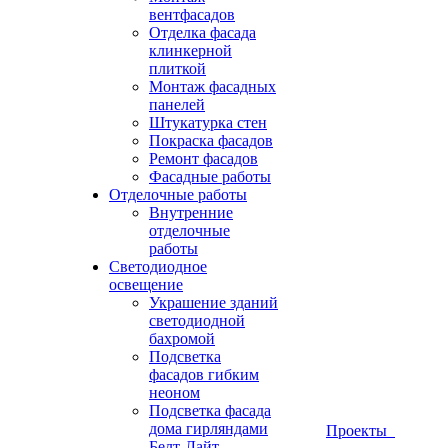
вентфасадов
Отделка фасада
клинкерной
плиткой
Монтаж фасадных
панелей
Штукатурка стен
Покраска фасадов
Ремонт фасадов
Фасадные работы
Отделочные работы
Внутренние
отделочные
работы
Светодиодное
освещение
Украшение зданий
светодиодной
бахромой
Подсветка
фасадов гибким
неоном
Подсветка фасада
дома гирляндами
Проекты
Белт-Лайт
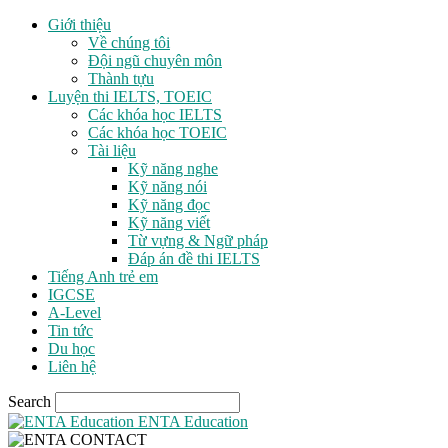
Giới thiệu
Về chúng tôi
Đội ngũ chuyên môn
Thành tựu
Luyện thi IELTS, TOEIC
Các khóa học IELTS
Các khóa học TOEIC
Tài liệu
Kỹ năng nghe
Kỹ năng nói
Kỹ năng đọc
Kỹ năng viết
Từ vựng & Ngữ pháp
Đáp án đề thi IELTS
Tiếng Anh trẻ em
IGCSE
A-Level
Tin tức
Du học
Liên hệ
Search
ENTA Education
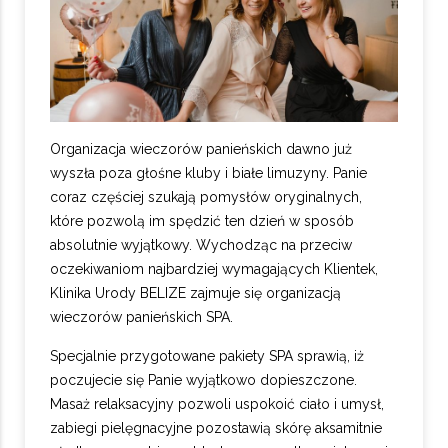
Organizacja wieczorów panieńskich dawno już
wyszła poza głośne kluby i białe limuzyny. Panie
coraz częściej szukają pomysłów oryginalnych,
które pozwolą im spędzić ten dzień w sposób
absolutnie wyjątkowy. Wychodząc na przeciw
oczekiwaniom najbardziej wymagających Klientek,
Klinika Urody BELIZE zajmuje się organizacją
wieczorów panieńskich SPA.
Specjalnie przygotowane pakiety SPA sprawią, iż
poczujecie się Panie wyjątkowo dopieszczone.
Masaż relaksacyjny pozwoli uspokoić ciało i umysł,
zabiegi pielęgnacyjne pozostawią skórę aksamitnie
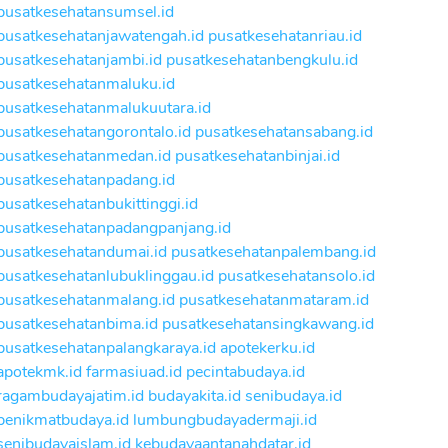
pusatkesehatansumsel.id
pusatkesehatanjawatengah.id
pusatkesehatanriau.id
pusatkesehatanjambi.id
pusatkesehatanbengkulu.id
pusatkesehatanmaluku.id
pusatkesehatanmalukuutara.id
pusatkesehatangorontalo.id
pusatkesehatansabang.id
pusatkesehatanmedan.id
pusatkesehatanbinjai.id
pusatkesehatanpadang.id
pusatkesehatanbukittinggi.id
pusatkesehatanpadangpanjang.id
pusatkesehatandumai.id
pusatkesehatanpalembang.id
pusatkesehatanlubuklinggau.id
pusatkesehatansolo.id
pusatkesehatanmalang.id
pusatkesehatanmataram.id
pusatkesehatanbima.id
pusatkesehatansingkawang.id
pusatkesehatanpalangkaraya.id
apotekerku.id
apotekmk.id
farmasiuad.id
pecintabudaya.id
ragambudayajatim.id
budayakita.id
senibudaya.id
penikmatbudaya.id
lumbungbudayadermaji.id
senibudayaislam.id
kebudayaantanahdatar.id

...

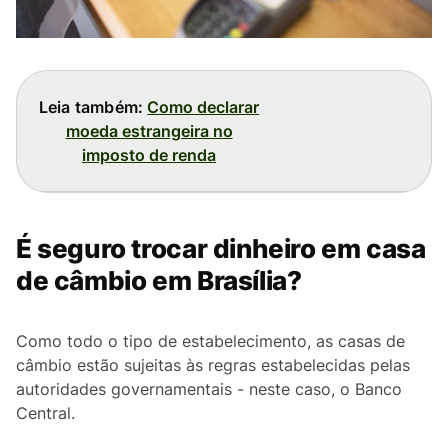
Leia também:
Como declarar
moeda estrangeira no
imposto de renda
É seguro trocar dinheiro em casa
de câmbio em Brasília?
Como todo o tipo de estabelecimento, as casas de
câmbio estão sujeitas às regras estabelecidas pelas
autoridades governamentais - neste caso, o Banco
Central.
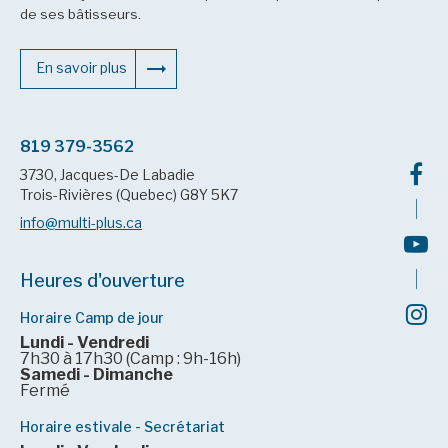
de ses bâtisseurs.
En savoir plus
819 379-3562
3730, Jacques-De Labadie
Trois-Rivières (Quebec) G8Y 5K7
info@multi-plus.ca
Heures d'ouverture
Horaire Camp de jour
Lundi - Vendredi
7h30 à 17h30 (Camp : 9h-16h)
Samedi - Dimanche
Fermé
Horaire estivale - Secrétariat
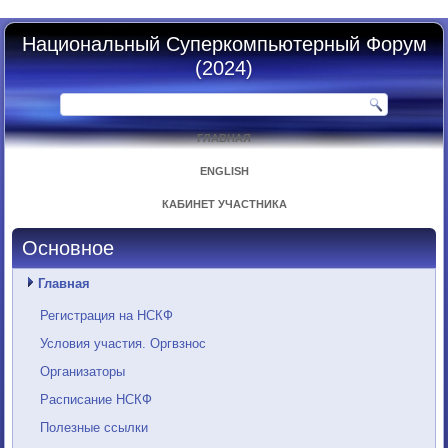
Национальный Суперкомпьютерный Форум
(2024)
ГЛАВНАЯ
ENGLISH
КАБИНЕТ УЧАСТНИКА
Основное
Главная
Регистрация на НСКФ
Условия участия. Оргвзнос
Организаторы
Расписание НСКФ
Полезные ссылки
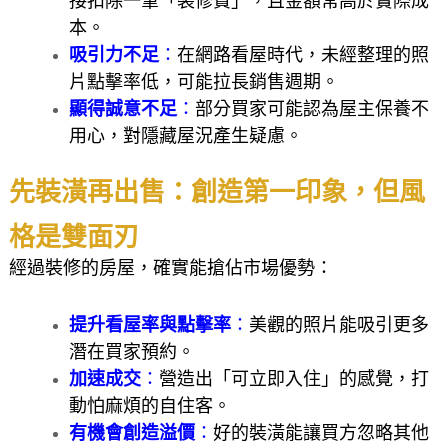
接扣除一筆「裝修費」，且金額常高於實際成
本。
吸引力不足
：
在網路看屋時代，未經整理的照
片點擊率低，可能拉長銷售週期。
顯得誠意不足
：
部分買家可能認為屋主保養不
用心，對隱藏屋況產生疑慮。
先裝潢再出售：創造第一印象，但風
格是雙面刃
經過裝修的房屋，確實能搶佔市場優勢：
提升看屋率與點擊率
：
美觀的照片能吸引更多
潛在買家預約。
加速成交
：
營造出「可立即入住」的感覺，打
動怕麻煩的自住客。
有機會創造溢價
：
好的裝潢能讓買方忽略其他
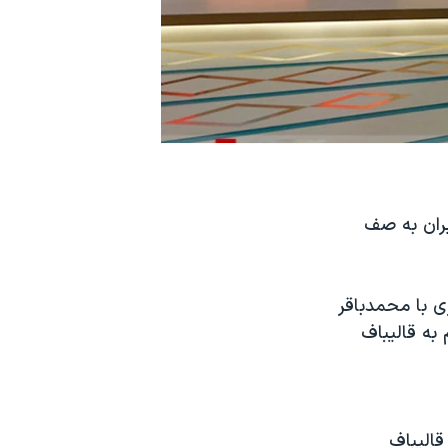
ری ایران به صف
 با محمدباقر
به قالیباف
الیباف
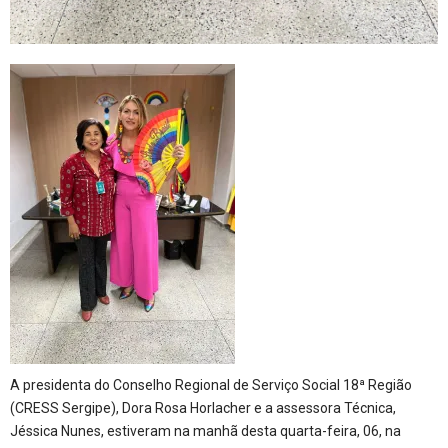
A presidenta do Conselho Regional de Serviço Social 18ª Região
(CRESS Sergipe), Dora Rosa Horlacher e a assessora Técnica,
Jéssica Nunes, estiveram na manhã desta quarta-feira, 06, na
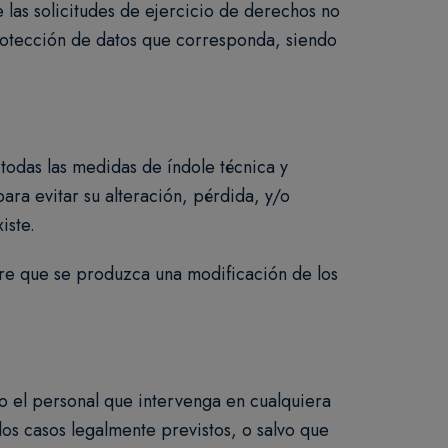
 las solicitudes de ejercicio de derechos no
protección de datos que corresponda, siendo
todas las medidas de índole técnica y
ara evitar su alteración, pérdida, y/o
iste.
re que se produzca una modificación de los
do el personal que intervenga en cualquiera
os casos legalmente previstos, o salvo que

* Required work *
Which part of the entries opens with the line containing "Como todo o" and closes with the line containing "Условия участия. Оргвзнос"? Output that part exactly, ends included, pictures excluded.

* Answer for this exercise *
Como todo o tipo de estabelecimento, as casas de
câmbio estão sujeitas às regras estabelecidas pelas
autoridades governamentais - neste caso, o Banco
Central.
de ses bâtisseurs.
En savoir plus
819 379-3562
3730, Jacques-De Labadie
Trois-Rivières (Quebec) G8Y 5K7
info@multi-plus.ca
Heures d'ouverture
Horaire Camp de jour
Lundi - Vendredi
7h30 à 17h30 (Camp : 9h-16h)
Samedi - Dimanche
Fermé
Horaire estivale - Secrétariat
Национальный Суперкомпьютерный Форум
(2024)
ГЛАВНАЯ
ENGLISH
КАБИНЕТ УЧАСТНИКА
Основное
Главная
Регистрация на НСКФ
Условия участия. Оргвзнос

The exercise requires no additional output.